Repeat the whole listing word for word, skipping pictures.

- **Stored data**:
_ _ _ _ _ _ _

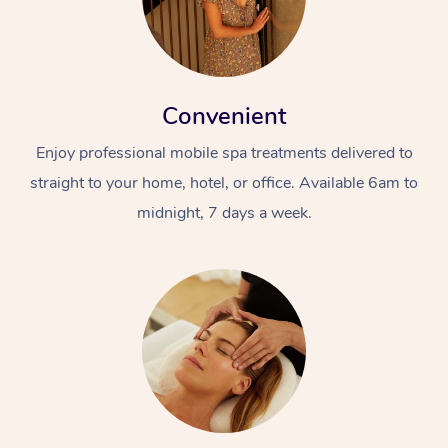
Convenient
Enjoy professional mobile spa treatments delivered to
straight to your home, hotel, or office. Available 6am to
midnight, 7 days a week.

_ _ _ _ _ _ _

- **Output**:
Convenient
Enjoy professional mobile spa treatments delivered to
straight to your home, hotel, or office. Available 6am to
midnight, 7 days a week.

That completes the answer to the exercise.